According to Grand Junction Police Department, the full-sized truck plowed through the front doors of the department's public lobby at around 12:30 p.m., and eventually crashed into the building's elevators.

The truck crushed a retaining wall that divided the department's employees from the lobby. It also destroyed the lobby's benches where people would have been waiting in order to report a crime, police said in a statement.

Surveillance video showed officers and detectives quickly swarming the truck following the crash before taking the suspect into custody without incident and unharmed.

None of the 11 people inside were harmed, police said.

According to the arrest affidavit, before the crash, the 45-year-old suspect had placed at least 90 calls to the police department over the last few years to report "strange happenings" that turned out to be unfounded. 
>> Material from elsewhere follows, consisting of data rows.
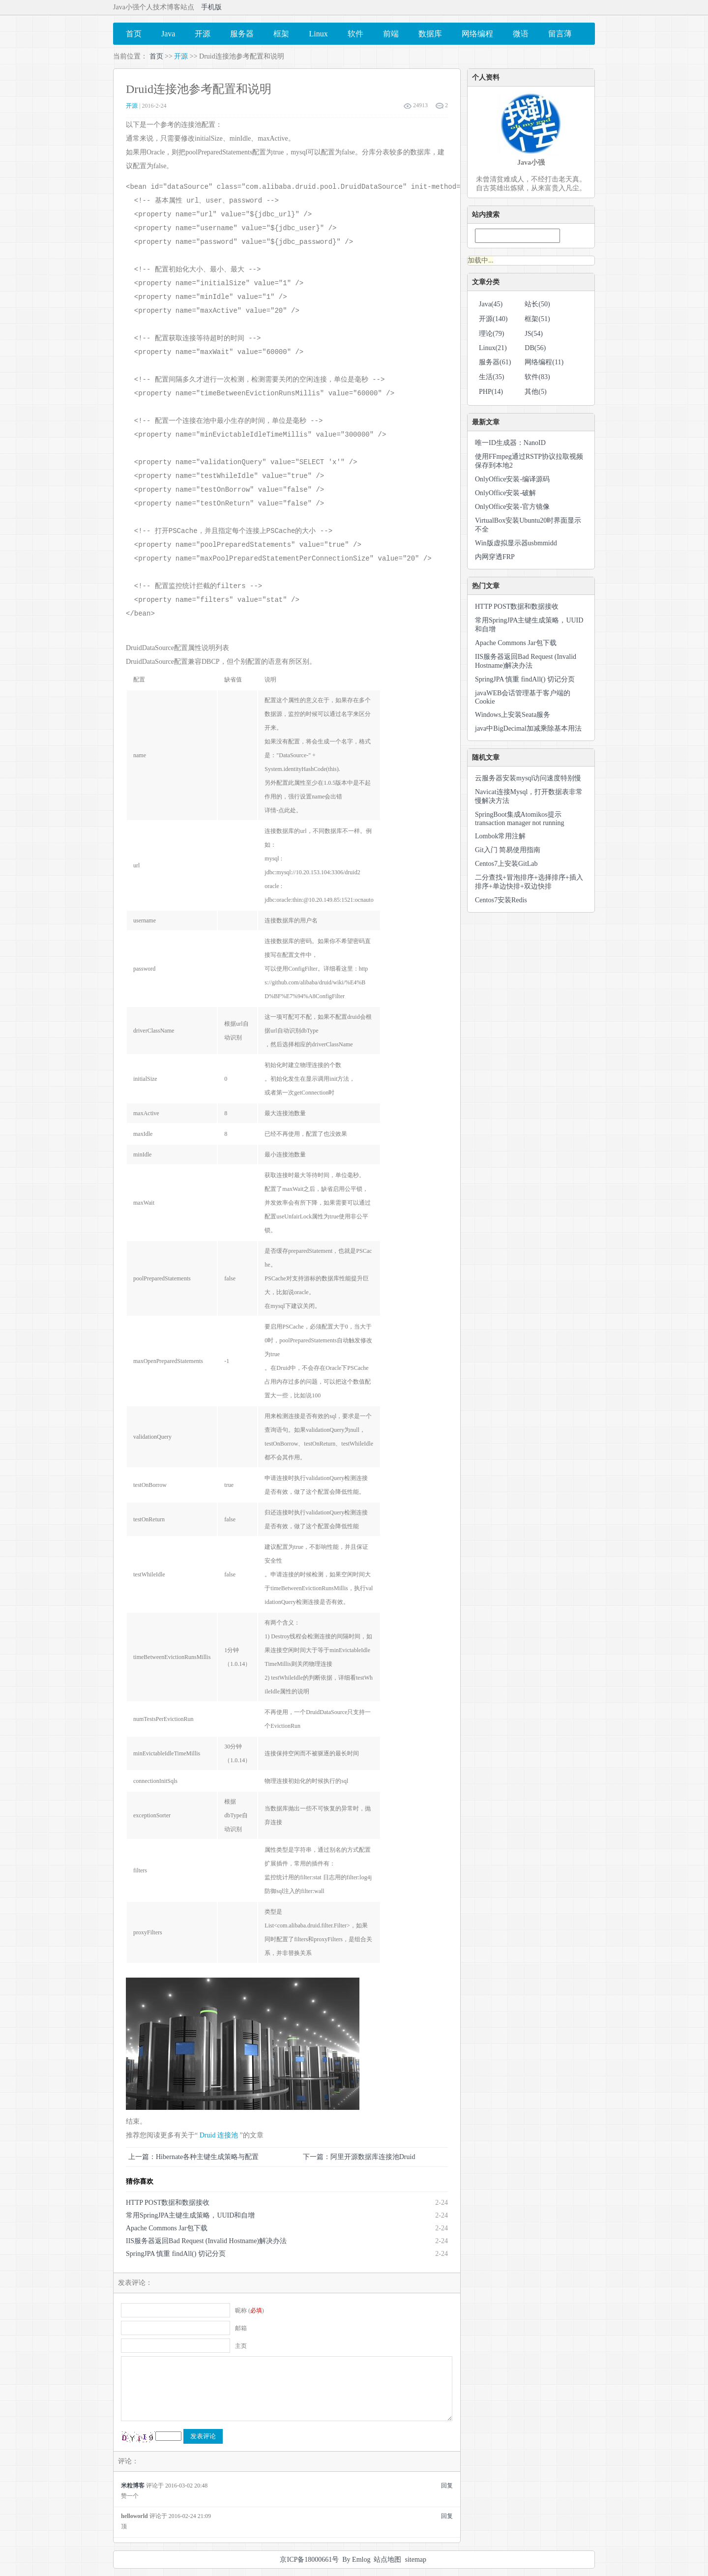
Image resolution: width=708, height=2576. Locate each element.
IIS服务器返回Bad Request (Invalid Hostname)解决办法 (206, 2241)
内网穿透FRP (495, 557)
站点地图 (387, 2559)
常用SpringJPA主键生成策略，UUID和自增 (190, 2215)
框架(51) (537, 319)
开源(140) (493, 319)
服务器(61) (495, 362)
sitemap (415, 2559)
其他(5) (535, 391)
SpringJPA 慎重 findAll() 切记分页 (176, 2253)
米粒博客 (133, 2485)
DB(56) (535, 348)
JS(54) (534, 333)
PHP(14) (491, 391)
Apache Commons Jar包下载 (166, 2228)
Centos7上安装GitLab (506, 863)
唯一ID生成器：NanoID (510, 442)
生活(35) (491, 377)
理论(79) (491, 333)
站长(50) (537, 304)
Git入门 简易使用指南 (507, 850)
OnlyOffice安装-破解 (505, 493)
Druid (208, 2135)
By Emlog (356, 2559)
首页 (156, 56)
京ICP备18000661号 (309, 2559)
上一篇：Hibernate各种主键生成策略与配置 (193, 2157)
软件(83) (537, 377)
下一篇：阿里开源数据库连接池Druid (359, 2157)
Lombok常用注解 (500, 836)
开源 (181, 56)
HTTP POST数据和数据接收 (167, 2202)
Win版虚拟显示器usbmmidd (516, 543)
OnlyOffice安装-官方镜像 (512, 506)
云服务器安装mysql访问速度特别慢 (528, 778)
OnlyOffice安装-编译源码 (512, 479)
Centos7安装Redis (501, 900)
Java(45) (490, 304)
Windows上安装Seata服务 (512, 714)
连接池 (227, 2135)
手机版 (211, 7)
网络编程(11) (544, 362)
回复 (447, 2485)
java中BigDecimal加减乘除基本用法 (528, 728)
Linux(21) (493, 348)
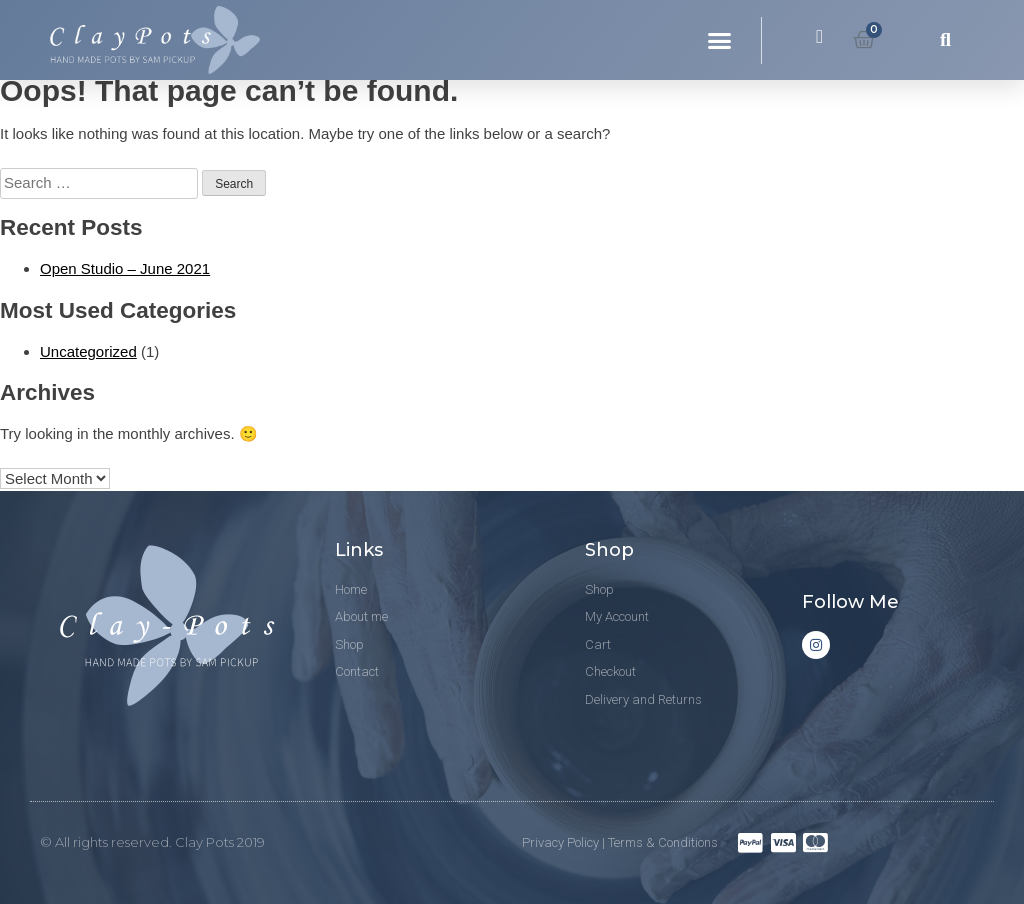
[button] (720, 40)
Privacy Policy (560, 842)
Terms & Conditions (663, 842)
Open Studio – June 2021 (125, 268)
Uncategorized (88, 351)
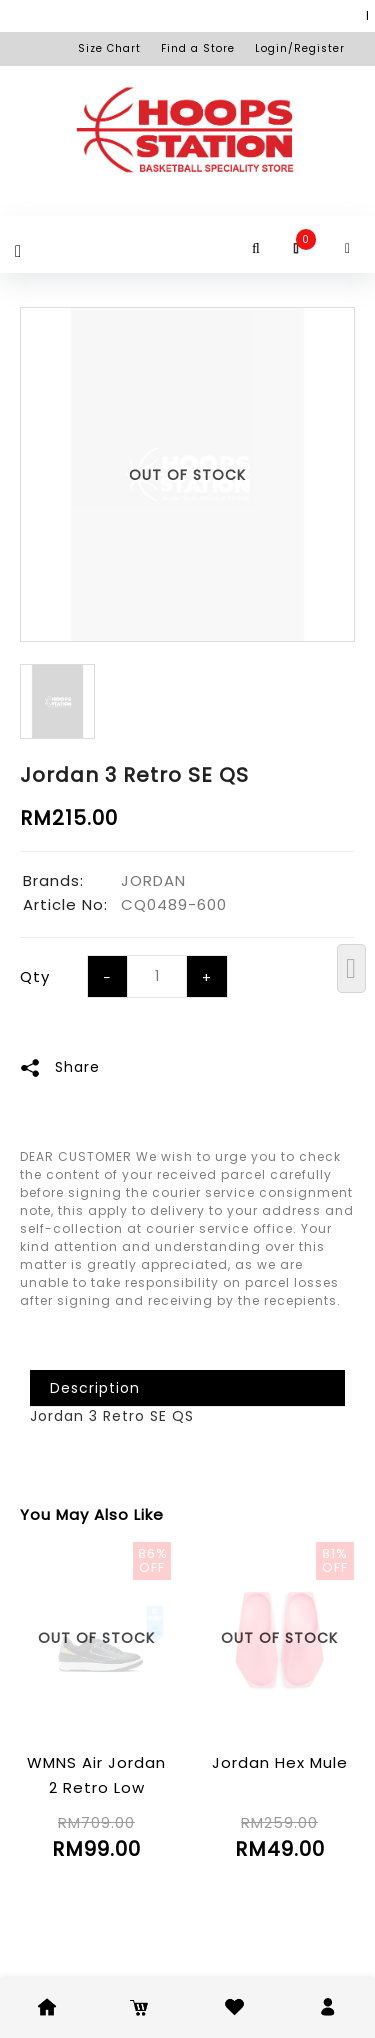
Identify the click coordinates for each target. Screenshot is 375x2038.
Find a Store (198, 48)
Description (95, 1388)
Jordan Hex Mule (280, 1762)
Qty (35, 976)
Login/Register (300, 48)
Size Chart (109, 48)
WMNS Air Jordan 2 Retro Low (96, 1775)
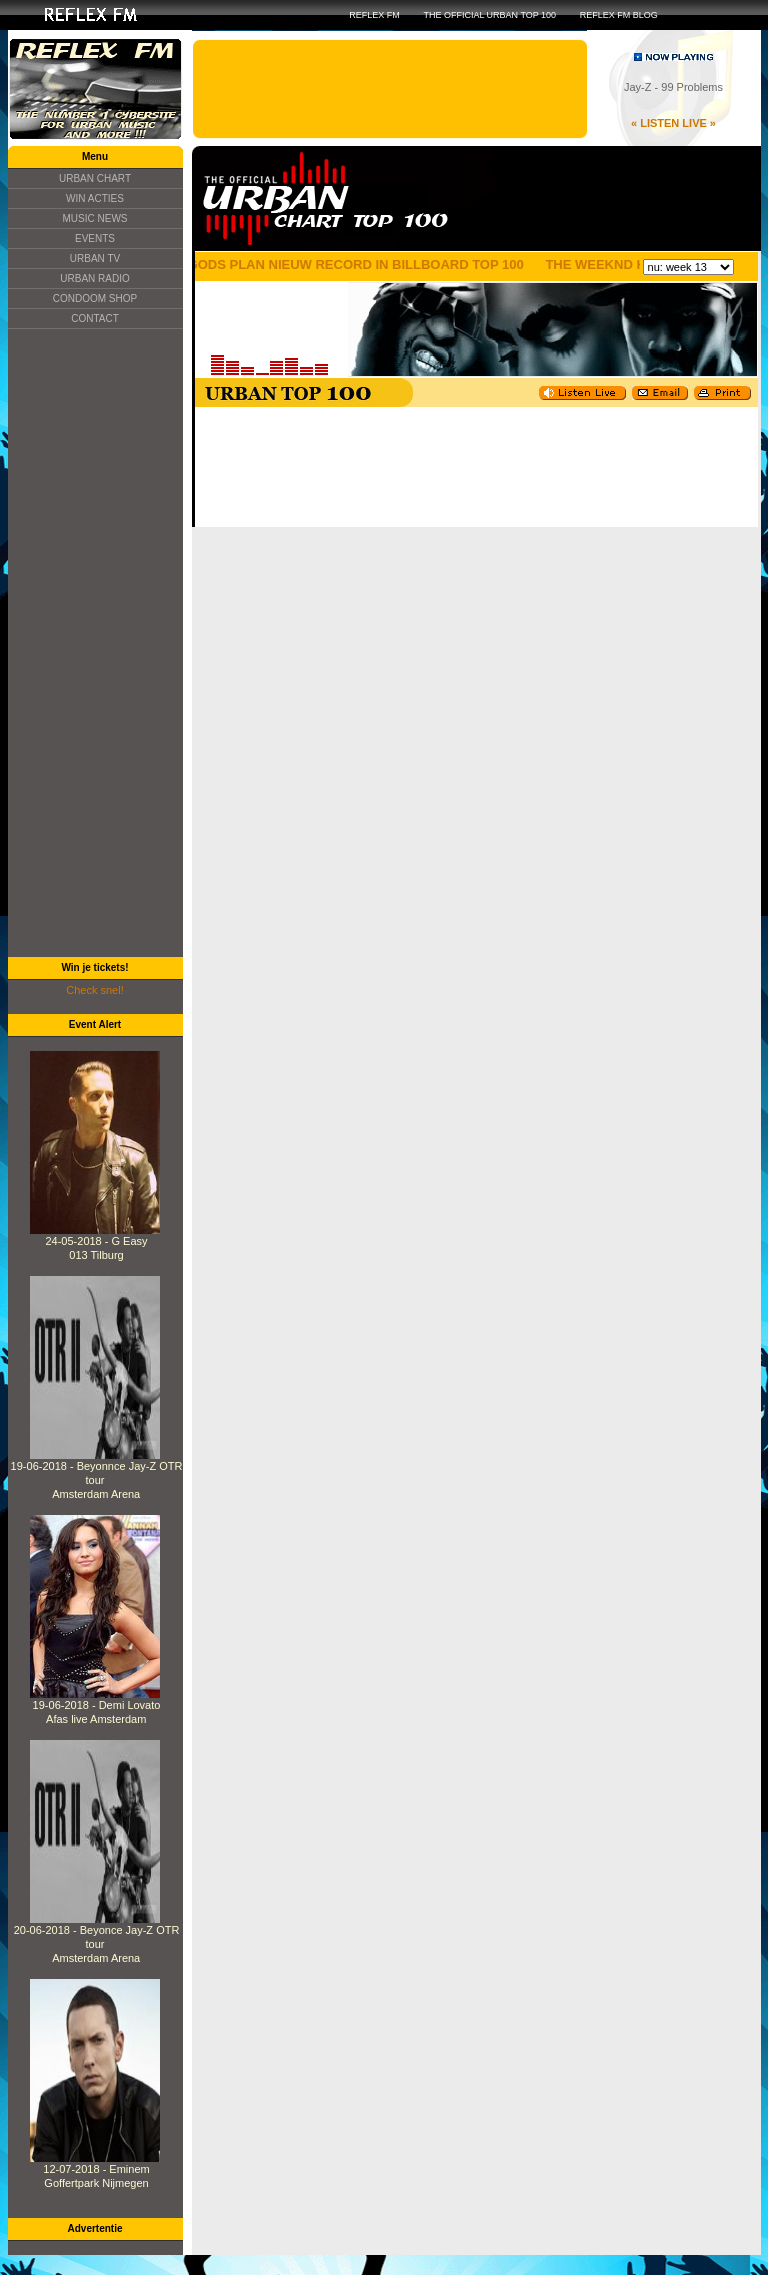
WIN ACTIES (95, 198)
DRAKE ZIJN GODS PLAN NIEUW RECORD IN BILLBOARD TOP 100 (322, 264)
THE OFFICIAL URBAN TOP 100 (489, 15)
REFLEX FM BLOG (619, 15)
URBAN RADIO (94, 278)
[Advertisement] (95, 643)
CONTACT (95, 318)
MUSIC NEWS (95, 218)
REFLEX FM (374, 15)
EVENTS (95, 238)
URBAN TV (95, 258)
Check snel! (94, 990)
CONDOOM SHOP (95, 298)
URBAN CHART (95, 178)
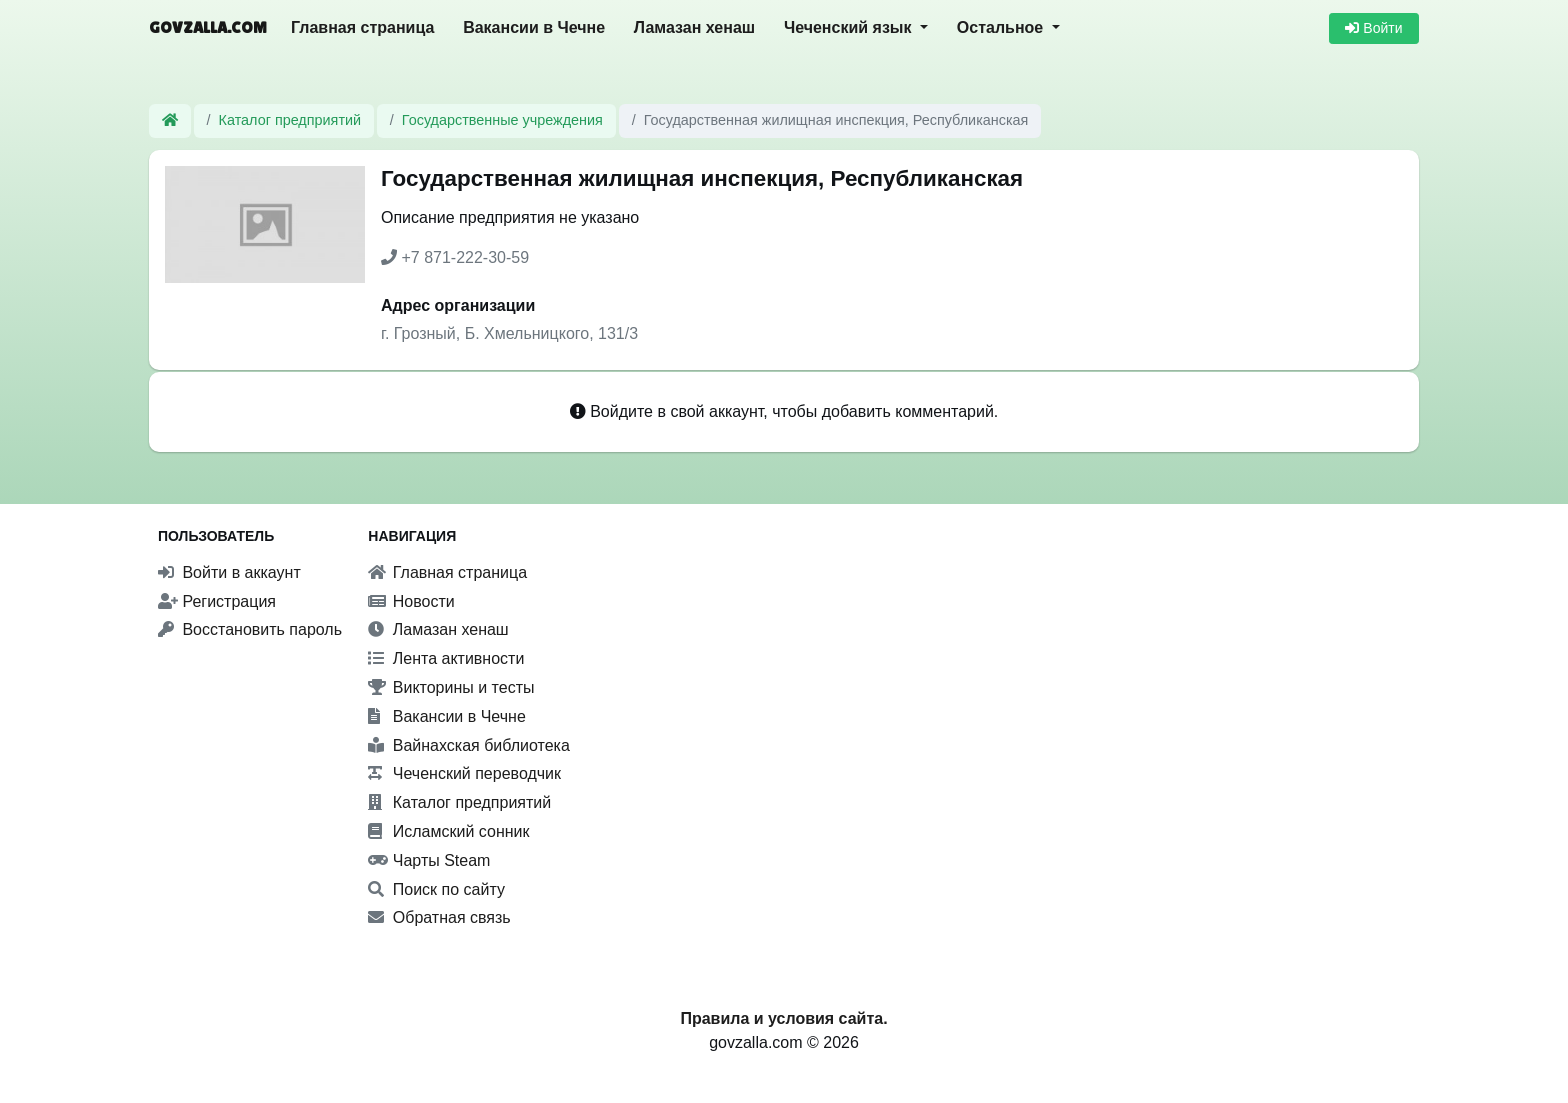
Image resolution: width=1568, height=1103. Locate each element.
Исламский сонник (448, 831)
The documents say the suspect recently had become increasingly frustrated with law enforcement and would hang up on them and swear at them over the phone. 

On the day of his arrest, the suspect told police he had left home to leave town in the morning but realized he was being followed by several cars.

As he became more paranoid, the man told police he began making erratic turns which eventually led him to crash his truck into the department's lobby, police said.

The man later confessed he knew it was "dumb" but "he knew what he needed to do in order be heard," according to the affidavit. 

The suspect was arrested and charged with attempted first-degree murder, attempted first-degree assault, attempted vehicular homicide, attempted vehicular assault, criminal mischief, and reckless endangerment.

Damage is estimated to be between $100,000 and $1,000,000, investigators said.